Bangalore, August 7, 2013: As the days draw closer to the annual Ganesha festival, chairperson of the Karnataka State Pollution Control Board (KSPCB), Vaman Acharya, has echoed the need for ‘eco-friendly’ Ganesha idols this year.
Speaking at a workshop on Wednesday, Acharya called upon citizens to use unpainted clay-made Ganesha, which should be of smaller in size somewhere between 8 inches to 12 inches. He also asked people to avoid purchasing idols made out of plaster of Paris, which is non-biodegradable.
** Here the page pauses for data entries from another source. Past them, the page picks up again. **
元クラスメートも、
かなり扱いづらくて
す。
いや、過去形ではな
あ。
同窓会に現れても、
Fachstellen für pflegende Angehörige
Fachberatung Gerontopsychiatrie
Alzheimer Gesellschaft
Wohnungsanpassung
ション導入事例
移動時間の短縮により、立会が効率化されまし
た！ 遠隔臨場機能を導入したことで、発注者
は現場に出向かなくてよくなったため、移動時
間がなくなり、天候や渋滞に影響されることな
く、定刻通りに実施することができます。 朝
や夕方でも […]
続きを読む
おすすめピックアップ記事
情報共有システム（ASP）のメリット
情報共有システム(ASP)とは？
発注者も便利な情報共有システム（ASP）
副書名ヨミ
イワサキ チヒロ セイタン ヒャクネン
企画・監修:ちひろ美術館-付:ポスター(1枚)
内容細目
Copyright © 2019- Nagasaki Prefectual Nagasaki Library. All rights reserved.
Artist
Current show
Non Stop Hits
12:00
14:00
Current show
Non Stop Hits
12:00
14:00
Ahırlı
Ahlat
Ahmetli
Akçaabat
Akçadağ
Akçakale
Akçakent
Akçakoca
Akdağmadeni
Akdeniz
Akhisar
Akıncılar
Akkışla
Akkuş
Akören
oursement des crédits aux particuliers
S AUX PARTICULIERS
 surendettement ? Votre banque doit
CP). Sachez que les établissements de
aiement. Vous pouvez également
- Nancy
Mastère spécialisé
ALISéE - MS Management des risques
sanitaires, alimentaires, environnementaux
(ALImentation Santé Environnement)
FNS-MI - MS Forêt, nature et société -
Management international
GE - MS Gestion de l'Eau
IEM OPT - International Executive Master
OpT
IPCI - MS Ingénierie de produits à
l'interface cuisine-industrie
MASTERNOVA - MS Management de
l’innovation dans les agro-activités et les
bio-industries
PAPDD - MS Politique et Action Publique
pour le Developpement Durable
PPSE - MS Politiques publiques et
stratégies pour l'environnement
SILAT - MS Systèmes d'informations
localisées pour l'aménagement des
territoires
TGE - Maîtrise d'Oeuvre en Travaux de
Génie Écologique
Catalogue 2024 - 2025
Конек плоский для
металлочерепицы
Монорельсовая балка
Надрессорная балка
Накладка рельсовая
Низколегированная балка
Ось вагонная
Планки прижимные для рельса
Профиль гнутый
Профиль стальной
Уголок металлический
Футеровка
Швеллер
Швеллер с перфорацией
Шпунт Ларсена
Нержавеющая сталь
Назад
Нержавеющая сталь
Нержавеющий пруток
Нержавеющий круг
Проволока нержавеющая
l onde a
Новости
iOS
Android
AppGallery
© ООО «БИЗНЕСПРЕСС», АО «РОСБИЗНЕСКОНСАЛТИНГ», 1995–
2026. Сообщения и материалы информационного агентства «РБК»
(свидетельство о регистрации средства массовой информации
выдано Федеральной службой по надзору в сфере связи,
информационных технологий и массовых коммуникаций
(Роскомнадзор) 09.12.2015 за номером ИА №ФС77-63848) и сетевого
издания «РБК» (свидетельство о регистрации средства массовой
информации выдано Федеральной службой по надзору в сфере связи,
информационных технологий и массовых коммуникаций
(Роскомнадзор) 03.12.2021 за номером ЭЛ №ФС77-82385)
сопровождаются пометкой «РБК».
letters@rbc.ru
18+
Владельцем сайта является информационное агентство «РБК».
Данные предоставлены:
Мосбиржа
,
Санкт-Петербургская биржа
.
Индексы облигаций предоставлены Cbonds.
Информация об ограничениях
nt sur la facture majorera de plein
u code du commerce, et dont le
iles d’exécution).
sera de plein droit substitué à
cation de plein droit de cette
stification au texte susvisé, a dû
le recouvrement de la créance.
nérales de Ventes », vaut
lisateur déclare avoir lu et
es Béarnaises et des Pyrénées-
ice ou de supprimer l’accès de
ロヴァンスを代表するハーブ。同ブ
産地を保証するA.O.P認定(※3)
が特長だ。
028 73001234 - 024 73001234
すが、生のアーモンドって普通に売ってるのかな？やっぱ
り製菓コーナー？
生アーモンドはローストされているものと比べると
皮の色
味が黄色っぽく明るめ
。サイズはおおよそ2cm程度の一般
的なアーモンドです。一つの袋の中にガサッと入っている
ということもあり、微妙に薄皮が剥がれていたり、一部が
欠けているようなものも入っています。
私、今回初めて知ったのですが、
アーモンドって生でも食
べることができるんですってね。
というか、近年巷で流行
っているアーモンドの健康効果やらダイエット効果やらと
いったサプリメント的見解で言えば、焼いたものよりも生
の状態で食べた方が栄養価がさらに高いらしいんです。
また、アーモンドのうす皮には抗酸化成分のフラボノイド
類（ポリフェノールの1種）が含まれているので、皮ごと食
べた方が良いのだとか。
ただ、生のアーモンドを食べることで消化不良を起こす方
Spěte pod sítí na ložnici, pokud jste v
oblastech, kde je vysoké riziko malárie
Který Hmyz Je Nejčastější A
The idea is to free water bodies from pollution mainly from the lead-mixed paints, he explained.
“We have been insisting on environment friendly Ganesha idols right from the beginning,” he said. “Earlier, we were dealing with plaster of Paris and the lead-mixed paints, but now we are confronting the spectre of Ganeshas made of thermocol.”
Addressing the gathering, Prof Shashidhar expressed his concern over the increased use of lead-mixed paints to colour Ganesha idols. “When five micrograms of lead can make a child dumb, imagine the condition of aquatic creatures if every year about 20,000 to 30,000 large and small size Ganesha idols painted with lead-mixed chemical colours are immersed in water bodies such as Sankey Tank,” he said.
He said that by taking these dangers into account, the United States of America banned lead-mixed paints back in 1968 and appealed to government agencies in the State to pass regulations preventing sale of such Ganesha idols. He also asked them to regulate the prices of Ganesha idols so that eco-friendly idols can be sold at cheaper rates.
Acharya also introduced the audience to Raghu Kumar, who has been using natural colours to paint Ganesha idols. Raghu said he has so far identified 82 natural colours as an alternative to toxic paints.